Qualified English teachers please register with World of TEFL and we will contact you with relevant vacancies as they come in. This is a free service for teachers.


  1. Jasminka says:

    I am the Certified TEFL English Teacher and I an interested to work there,where I can apply?

  2. winter_icemelt says:

    I do not encourage my fellow English teachers to work for government or public schools (except at NIS) in Kazakhstan because the salary is very low. I have been teaching here for more than four years but I have never received any increase.

  3. staind27 says:

    I’ve been offered an ELT job in a language center in Karaganda. Can anyone tell me how the living conditions are? Are teacher’s salary not really taxed? Offer is between 185,000-190,000. Is that enough to spend AND save? Or will my all of my salary just go to living expenses?

  4. JMestalla says:

    Degree is not required to teach in KZ if you are a native speaker. Non-native speakers with relevant degrees can get work.

  5. Mmk says:

    I have just recently been offered a job in a private school in zharkent,kazakhstan. I am from south africa.i am really not sure whether to accept the offer or not.how are black people received in kazakhstan?

  6. Abdol Ghaffar says:

    I have B.A am M.A in English,and having more than five year English teaching experience, I am ready to teach English in Kazakhstan.

  7. Nadira says:

    Hello everyone,

    My name is Nadira Akhonova and i am looking for a Native Speaker to teach at my Center. Our company’s main office is in Astana.High pay. If you are interested, please write to this email address: info@unitedworld.kz. You can find more information about our company here:www.unitedworld.kz


  8. zhadira from almaty says:

    The salary is lower than you expect in government schools, even in Private schools.Living costs are quiet high.Even 200 000 not enough to save coz from this year price have risen for food and for rent.Kazakhstan is not good place to work for foreigners especially for afro-americans.Try to go to Malaysia instead.

  9. Chris E. says:

    Can somebody suggest if there’s a language center kin Kazakhstan offering free lodging as part of their package?

  10. Dan says:


    I am a Canadian ESL teacher duly certified by Global TESOL College. I have been teaching English in China for almost four years. I have written a book and a workbook (being edited for publication) on teaching ESL. My emphasis is not only to learn how to Speak English but also how to understand the English speaker when he/she speaks.

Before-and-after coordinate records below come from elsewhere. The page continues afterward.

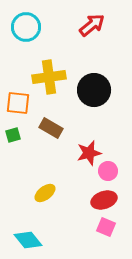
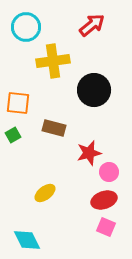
yellow cross: moved 4 px right, 16 px up
brown rectangle: moved 3 px right; rotated 15 degrees counterclockwise
green square: rotated 14 degrees counterclockwise
pink circle: moved 1 px right, 1 px down
cyan diamond: moved 1 px left; rotated 12 degrees clockwise
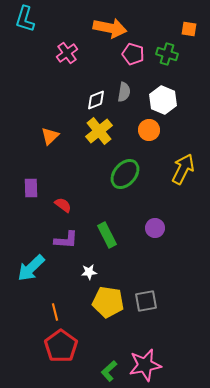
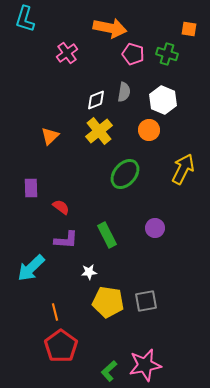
red semicircle: moved 2 px left, 2 px down
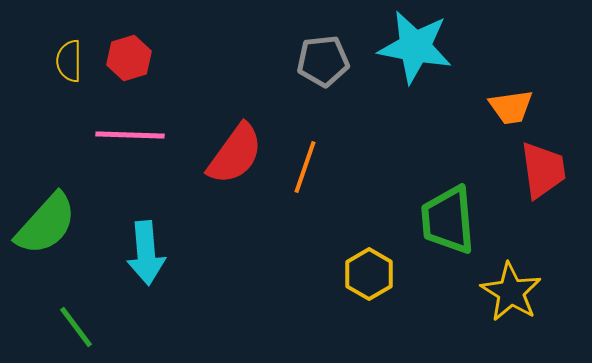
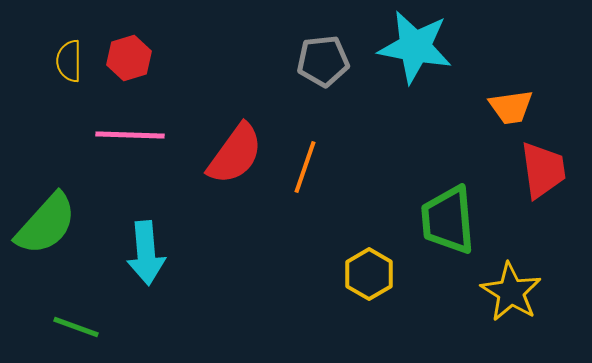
green line: rotated 33 degrees counterclockwise
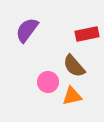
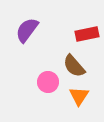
orange triangle: moved 7 px right; rotated 45 degrees counterclockwise
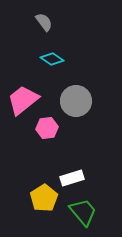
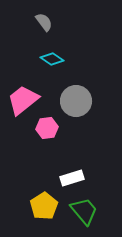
yellow pentagon: moved 8 px down
green trapezoid: moved 1 px right, 1 px up
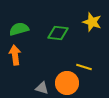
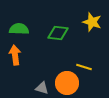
green semicircle: rotated 18 degrees clockwise
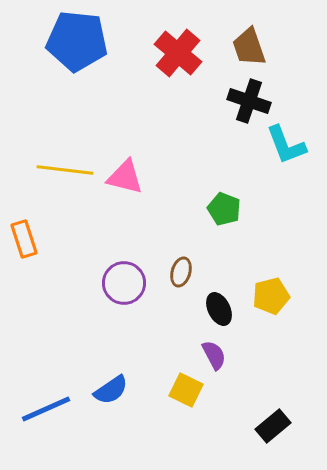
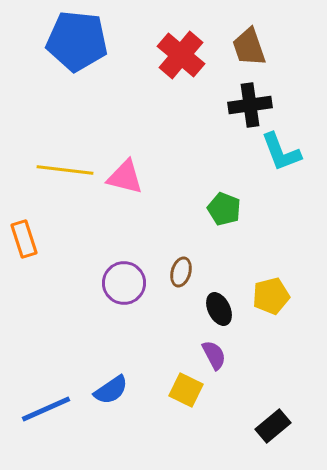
red cross: moved 3 px right, 2 px down
black cross: moved 1 px right, 4 px down; rotated 27 degrees counterclockwise
cyan L-shape: moved 5 px left, 7 px down
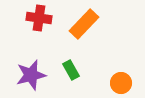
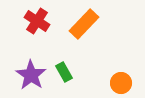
red cross: moved 2 px left, 3 px down; rotated 25 degrees clockwise
green rectangle: moved 7 px left, 2 px down
purple star: rotated 24 degrees counterclockwise
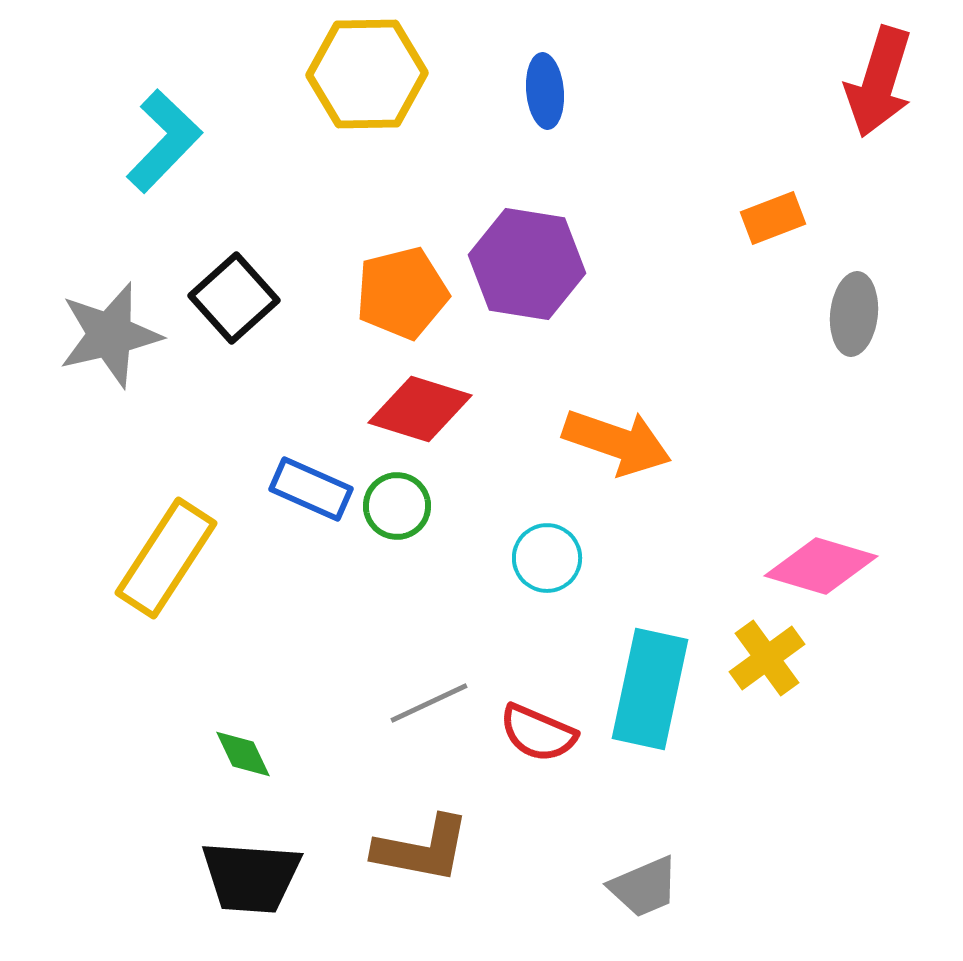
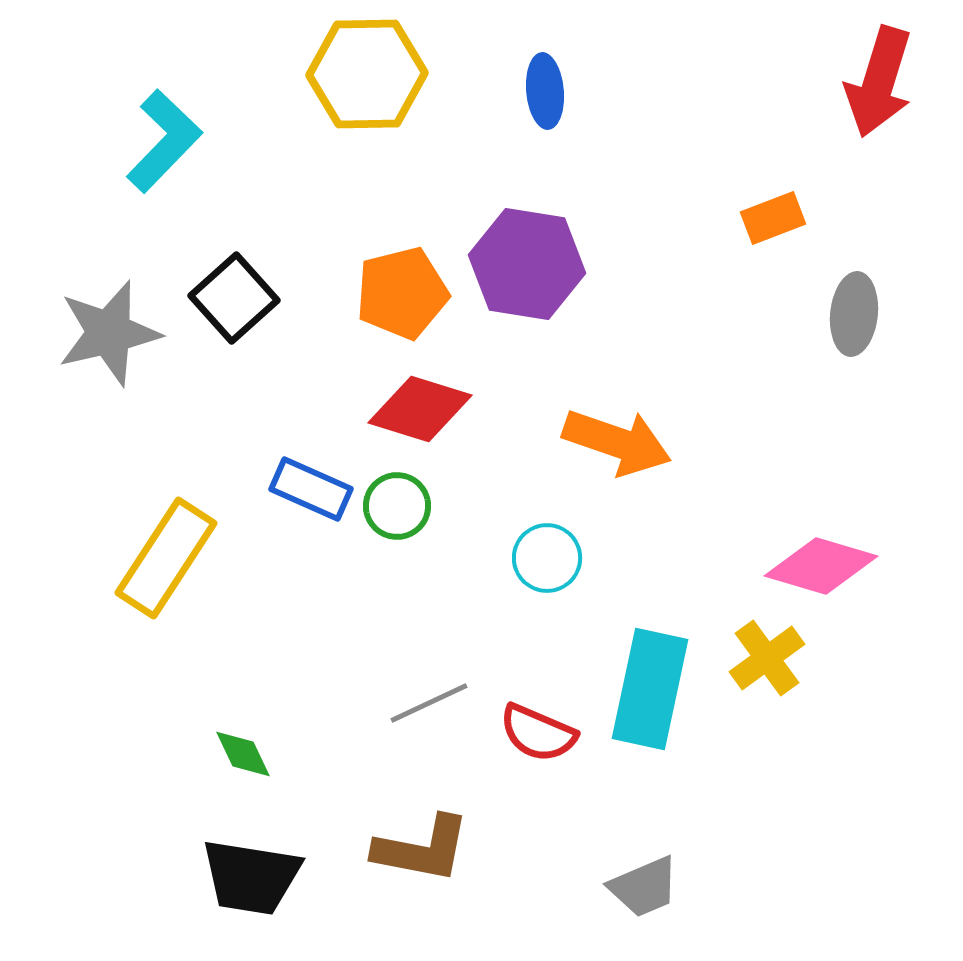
gray star: moved 1 px left, 2 px up
black trapezoid: rotated 5 degrees clockwise
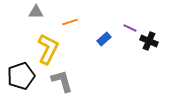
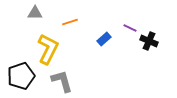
gray triangle: moved 1 px left, 1 px down
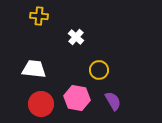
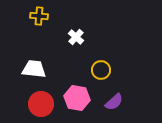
yellow circle: moved 2 px right
purple semicircle: moved 1 px right, 1 px down; rotated 78 degrees clockwise
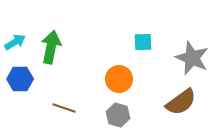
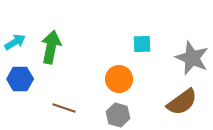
cyan square: moved 1 px left, 2 px down
brown semicircle: moved 1 px right
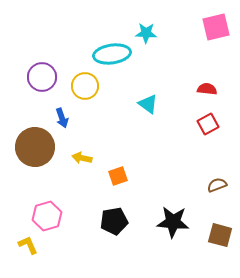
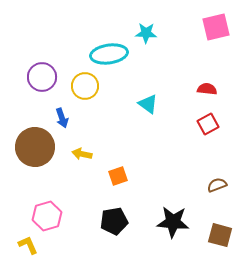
cyan ellipse: moved 3 px left
yellow arrow: moved 4 px up
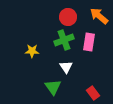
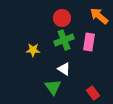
red circle: moved 6 px left, 1 px down
yellow star: moved 1 px right, 1 px up
white triangle: moved 2 px left, 2 px down; rotated 24 degrees counterclockwise
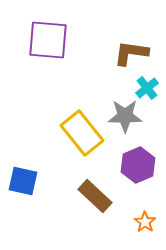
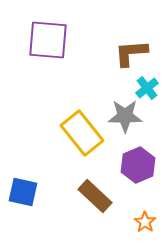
brown L-shape: rotated 12 degrees counterclockwise
blue square: moved 11 px down
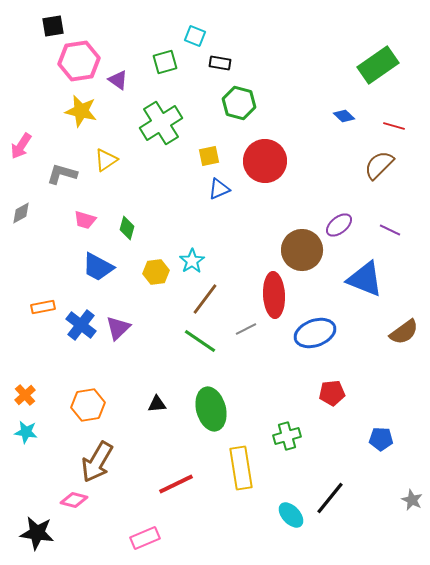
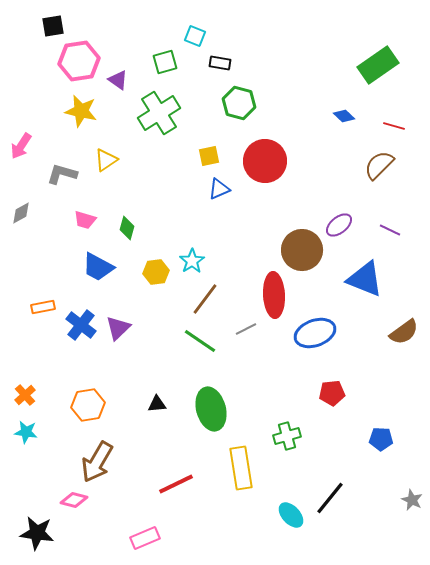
green cross at (161, 123): moved 2 px left, 10 px up
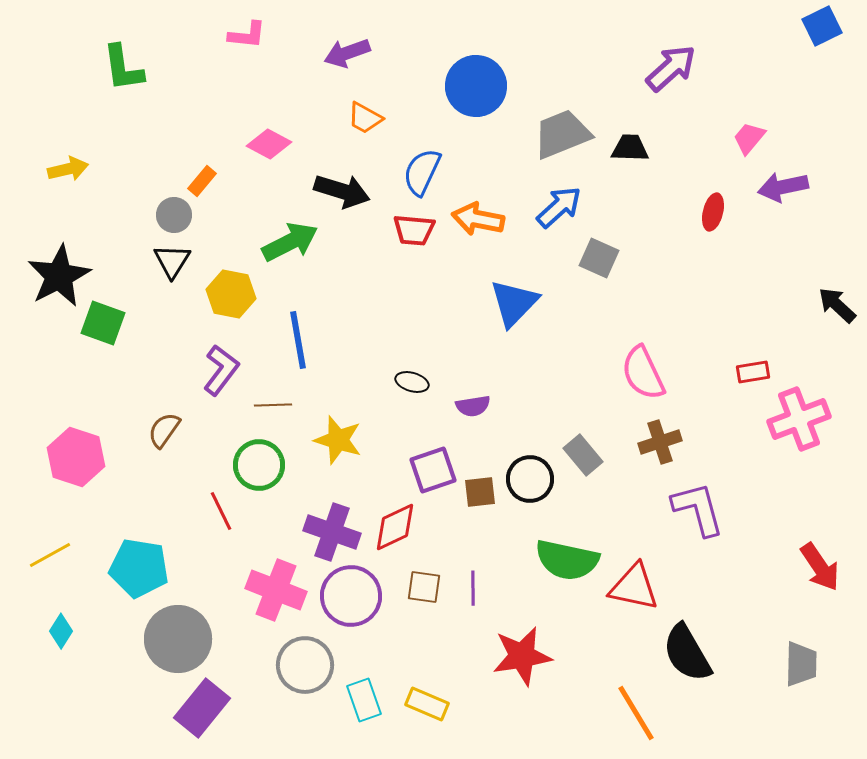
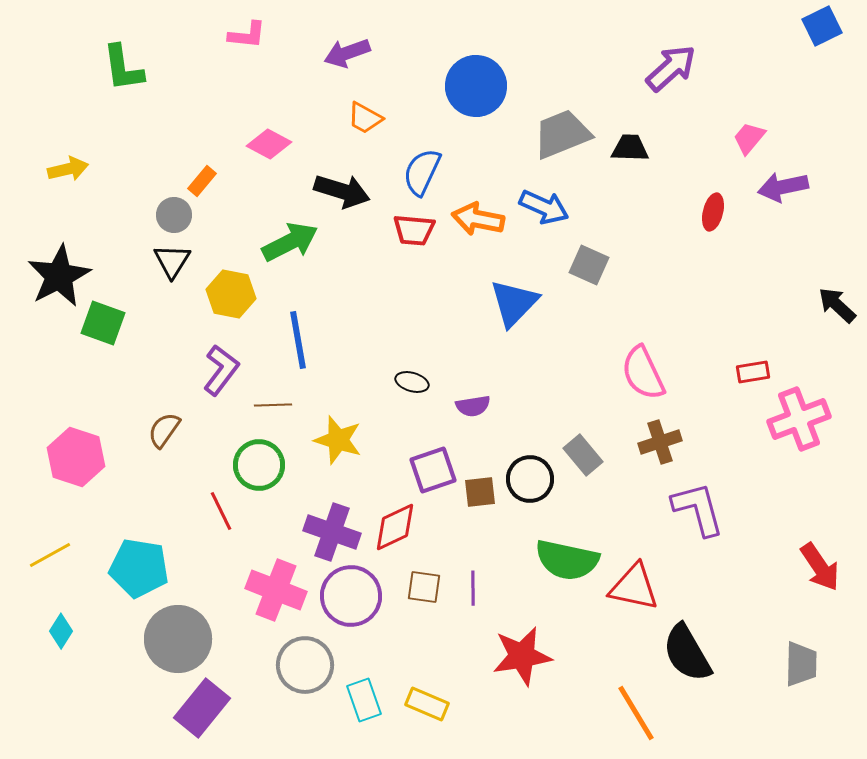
blue arrow at (559, 207): moved 15 px left; rotated 66 degrees clockwise
gray square at (599, 258): moved 10 px left, 7 px down
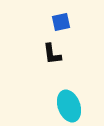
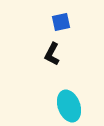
black L-shape: rotated 35 degrees clockwise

    I am ready to move to another geographic location and if there’s an opportunity in Kazakhstan, I would love to go.


  11. Tanya says:

    British house Almaty has immediate vacancies for native speaking English teachers, both in our language centres in Almaty or working in house for a number of high profile corporate clients. http://www.britishhouse.kz

  12. blogprotest says:

    I think it will be great if the Expo get embraced in Vietnam as well. By then you can apply for your Vietnam visas as Kazakhstan citizens and get to experience a great feel being in Vietnam for business. Currently there is a Vietnam embassy in Kazakhstan but the visa on arrival service just makes it a quick process to acquire your visa. Check this out: http://www.visa-vietnam.org

  13. Oneota says:

    It is not uncommon to have your language-institute or private-school contract be in dollars. Salaries I know about are around $1,000-1,500/month, with no health insurance and a good number of holidays but no paid vacation at institutes. You might teach 30 clock hours a week. A decent apartment can run about 100,000 tenge in an expensive part of town (rent is in local currency, so this can fluctuate for actual salaries). Busses cost 80 tenge but there are no transfers. Taxis around Almaty are around 75 cent to a couple dollars to go a long distance in town — unless you’re spotted as a mark going to a tourist district. Food is mostly cheaper than in the U.S. Most services are charged at developing-country rates, but activities aimed at foreigners are more expensive than in, say, non-metropolitan Korea.

    A few well-established places offer health insurance and paid vacations as well as salaries at or above the amount I listed above.